◆ About this exercise: Without the pictures, repeat all of the data exactly as it appears below.

______

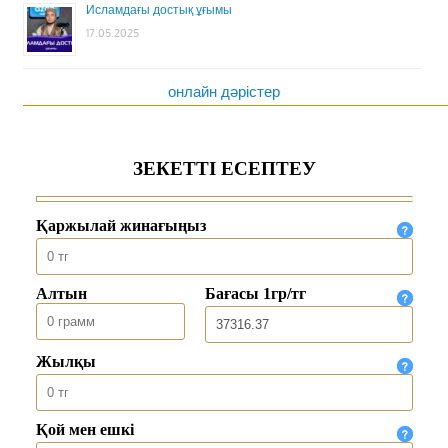
Исламдағы достық ұғымы
17.05.2025
онлайн дәрістер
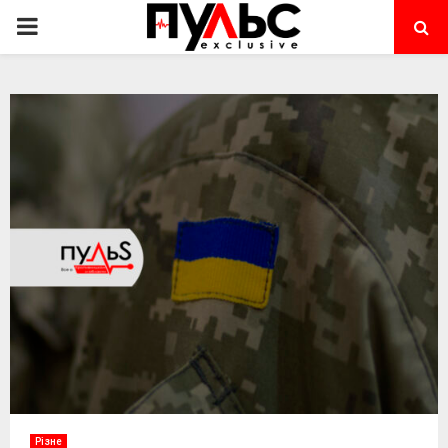
PRIMARY
MENU
Різне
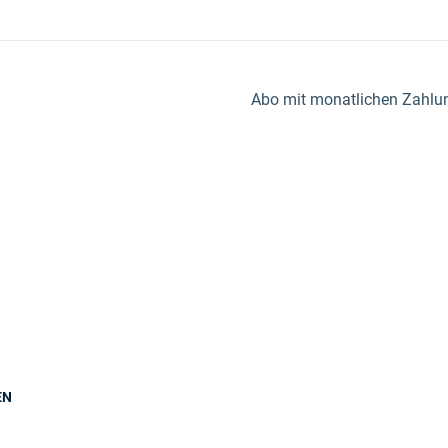
Abo mit monatlichen Zahlung
EN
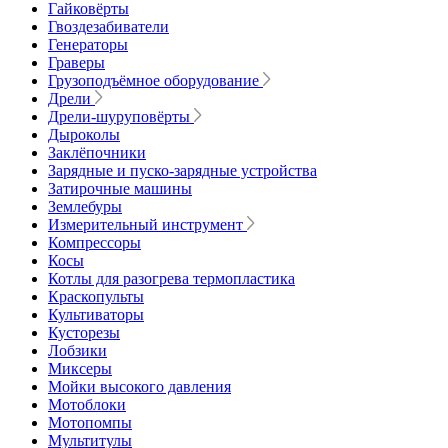
Гайковёрты
Гвоздезабиватели
Генераторы
Граверы
Грузоподъёмное оборудование
Дрели
Дрели-шуруповёрты
Дыроколы
Заклёпочники
Зарядные и пуско-зарядные устройства
Затирочные машины
Землебуры
Измерительный инструмент
Компрессоры
Косы
Котлы для разогрева термопластика
Краскопульты
Культиваторы
Кусторезы
Лобзики
Миксеры
Мойки высокого давления
Мотоблоки
Мотопомпы
Мультитулы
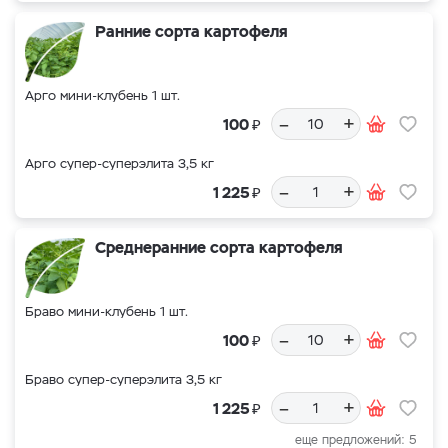
Ранние сорта картофеля
Арго мини-клубень 1 шт.
–
+
₽
100
Арго супер-суперэлита 3,5 кг
–
+
₽
1 225
Среднеранние сорта картофеля
Браво мини-клубень 1 шт.
–
+
₽
100
Браво супер-суперэлита 3,5 кг
–
+
₽
1 225
еще предложений: 5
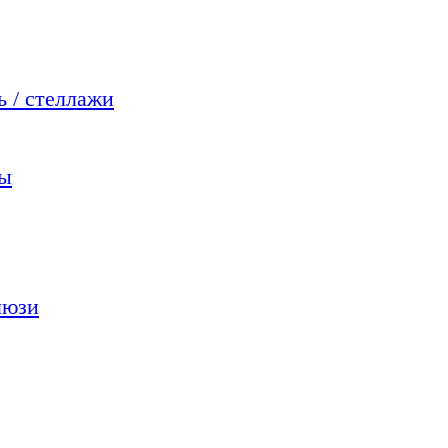
 / стеллажи
мы
люзи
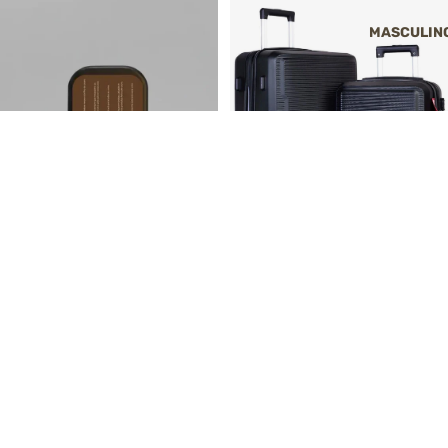
MASCULIN
16% OFF
2º
Hidratantes e Cuidados com o Couro
Hidratante para couro
2º
Malas de Viagem
R$ 35,00
Kit 2 malas de viagem Abs 20"
24" Denver
Preço normal
R$ 1.199,00
Preço promocional
R$ 999,00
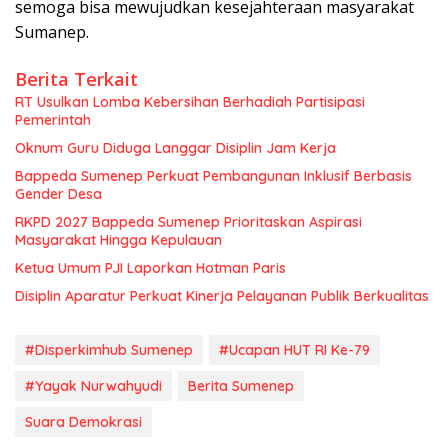
semoga bisa mewujudkan kesejahteraan masyarakat
Sumanep.
Berita Terkait
RT Usulkan Lomba Kebersihan Berhadiah Partisipasi
Pemerintah
Oknum Guru Diduga Langgar Disiplin Jam Kerja
Bappeda Sumenep Perkuat Pembangunan Inklusif Berbasis
Gender Desa
RKPD 2027 Bappeda Sumenep Prioritaskan Aspirasi
Masyarakat Hingga Kepulauan
Ketua Umum PJI Laporkan Hotman Paris
Disiplin Aparatur Perkuat Kinerja Pelayanan Publik Berkualitas
#Disperkimhub Sumenep
#Ucapan HUT RI Ke-79
#Yayak Nurwahyudi
Berita Sumenep
Suara Demokrasi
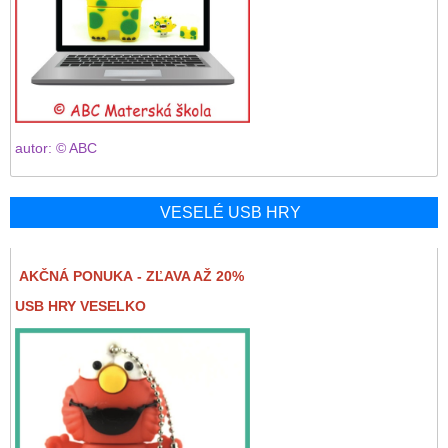
autor: © ABC
VESELÉ USB HRY
AKČNÁ PONUKA - ZĽAVA AŽ 20%
USB HRY VESELKO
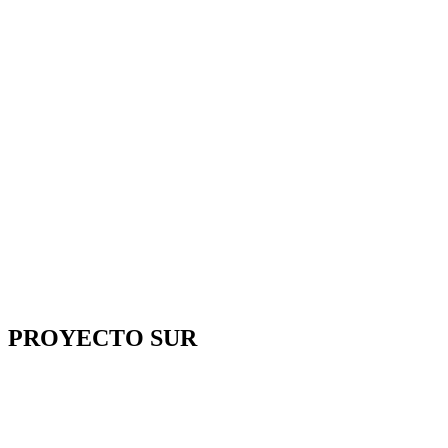
PROYECTO SUR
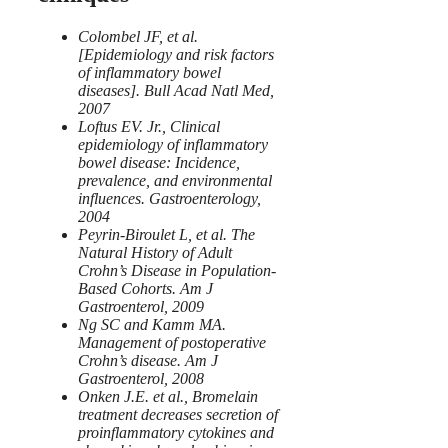
Colombel JF, et al.
[Epidemiology and risk factors
of inflammatory bowel
diseases]. Bull Acad Natl Med,
2007
Loftus EV. Jr., Clinical
epidemiology of inflammatory
bowel disease: Incidence,
prevalence, and environmental
influences. Gastroenterology,
2004
Peyrin-Biroulet L, et al. The
Natural History of Adult
Crohn’s Disease in Population-
Based Cohorts. Am J
Gastroenterol, 2009
Ng SC and Kamm MA.
Management of postoperative
Crohn’s disease. Am J
Gastroenterol, 2008
Onken J.E. et al., Bromelain
treatment decreases secretion of
proinflammatory cytokines and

______

◆ Result:
Исламдағы достық ұғымы
17.05.2025
онлайн дәрістер
PRIMARY
MENU
Різне
Abo mit monatlichen Zahlung
EN
Гайковёрты
Гвоздезабиватели
Генераторы
Граверы
Грузоподъёмное оборудование
Дрели
Дрели-шуруповёрты
Дыроколы
Заклёпочники
Зарядные и пуско-зарядные устройства
Затирочные машины
Землебуры
Измерительный инструмент
Компрессоры
Косы
Котлы для разогрева термопластика
Краскопульты
Культиваторы
Кусторезы
Лобзики
Миксеры
Мойки высокого давления
Мотоблоки
Мотопомпы
Мультитулы
Ранние сорта картофеля
Арго мини-клубень 1 шт.
–
+
₽
100
Арго супер-суперэлита 3,5 кг
–
+
₽
1 225
Среднеранние сорта картофеля
Браво мини-клубень 1 шт.
–
+
₽
100
Браво супер-суперэлита 3,5 кг
–
+
₽
1 225
еще предложений: 5
 / стеллажи
мы
люзи
MASCULIN
16% OFF
2º
Hidratantes e Cuidados com o Couro
Hidratante para couro
2º
Malas de Viagem
R$ 35,00
Kit 2 malas de viagem Abs 20"
24" Denver
Preço normal
R$ 1.199,00
Preço promocional
R$ 999,00
semoga bisa mewujudkan kesejahteraan masyarakat
Sumanep.
Berita Terkait
RT Usulkan Lomba Kebersihan Berhadiah Partisipasi
Pemerintah
Oknum Guru Diduga Langgar Disiplin Jam Kerja
Bappeda Sumenep Perkuat Pembangunan Inklusif Berbasis
Gender Desa
RKPD 2027 Bappeda Sumenep Prioritaskan Aspirasi
Masyarakat Hingga Kepulauan
Ketua Umum PJI Laporkan Hotman Paris
Disiplin Aparatur Perkuat Kinerja Pelayanan Publik Berkualitas
#Disperkimhub Sumenep
#Ucapan HUT RI Ke-79
#Yayak Nurwahyudi
Berita Sumenep
Suara Demokrasi
autor: © ABC
VESELÉ USB HRY
AKČNÁ PONUKA - ZĽAVA AŽ 20%
USB HRY VESELKO
PROYECTO SUR
Colombel JF, et al.
[Epidemiology and risk factors
of inflammatory bowel
diseases]. Bull Acad Natl Med,
2007
Loftus EV. Jr., Clinical
epidemiology of inflammatory
bowel disease: Incidence,
prevalence, and environmental
influences. Gastroenterology,
2004
Peyrin-Biroulet L, et al. The
Natural History of Adult
Crohn’s Disease in Population-
Based Cohorts. Am J
Gastroenterol, 2009
Ng SC and Kamm MA.
Management of postoperative
Crohn’s disease. Am J
Gastroenterol, 2008
Onken J.E. et al., Bromelain
treatment decreases secretion of
proinflammatory cytokines and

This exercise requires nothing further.